The biggest issue is timing and the value of each player. Having 3 key free agents all expire within a year of each other was, imo, too risky to let play out. Especially with players who were primed to be overpaid (FVV and OG). The upside just wasn’t there.
FVV: good player who fits everywhere but not a player you’d want to max. All it takes is one team to outbid you and then you’re screwed because a) you have to match and you’re stuck with a bad contract or b) you lose him for nothing. We saw that play out with HOU
OG: similar to FVV. Don’t want to max him but someone could and then you’re stuck with a bad deal if you match. Also wasn’t extendable so it had to go to free agency
Siakam: don’t want to supermax him so then you open yourself up to all bidders. So now instead of having an incumbent advantage everyone with cap space is on equal footing and Siakam might be mad at you for not maxing him.

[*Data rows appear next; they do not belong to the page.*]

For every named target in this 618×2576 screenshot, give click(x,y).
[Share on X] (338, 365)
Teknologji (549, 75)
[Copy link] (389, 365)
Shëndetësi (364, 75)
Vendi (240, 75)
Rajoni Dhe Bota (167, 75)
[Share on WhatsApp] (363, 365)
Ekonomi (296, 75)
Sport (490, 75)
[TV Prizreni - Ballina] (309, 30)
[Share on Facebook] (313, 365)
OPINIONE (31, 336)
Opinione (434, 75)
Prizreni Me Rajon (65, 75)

The odds on keeping all 3 guys as free agent signings must have been very low. And to do so with all on fair value deals? Even lower. If you have 3 good players go to free agency the odds have to be in favor of losing at least 1. The odds of overpaying 1-2 of them also have to be high. There was no path to retaining all 3 on positive value contracts and total salary would have become an issue once Barnes extension kicked in. The front office should have realized that retaining all 3 was going to be incredibly difficult given all could have commanded huge salaries and the general league sentiment of “it only takes one a**hole” (in our case Houston).
IMO it wasn't even just the odds of retaining all 3, but rather what does your team look like with them. It's been pretty evident that it results in an ok to above average team at most, sometimes the issue isn't the players themselves, but rather the cost, fit, flexibility, and timelines.

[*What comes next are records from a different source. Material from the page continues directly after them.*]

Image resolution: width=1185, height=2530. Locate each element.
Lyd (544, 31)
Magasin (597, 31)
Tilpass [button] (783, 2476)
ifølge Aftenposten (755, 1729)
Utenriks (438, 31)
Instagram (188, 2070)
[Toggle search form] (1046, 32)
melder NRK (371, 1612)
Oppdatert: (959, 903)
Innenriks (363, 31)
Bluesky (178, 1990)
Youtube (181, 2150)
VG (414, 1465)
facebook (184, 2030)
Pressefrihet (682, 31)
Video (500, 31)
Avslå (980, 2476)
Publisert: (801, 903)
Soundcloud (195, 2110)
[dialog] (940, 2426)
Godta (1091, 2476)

Our FO grossly mismanaged those aspects and moved forward with the assumption that we could make due with those 3 players eating up massive chunks of the cap. There was no world where you could pay market rates for all 3 of them, and still field a team that would end up with any real accomplishments.
Treadmill doesn't always have to mean a .500 team, you can be a treadmill team in the 2nd round. The Joe Johnson/Josh Smith Hawks are a perfect example, a couple peaks but never a real threat. Good for business since the fans always have that twinkle of hope, but realistically they go nowhere.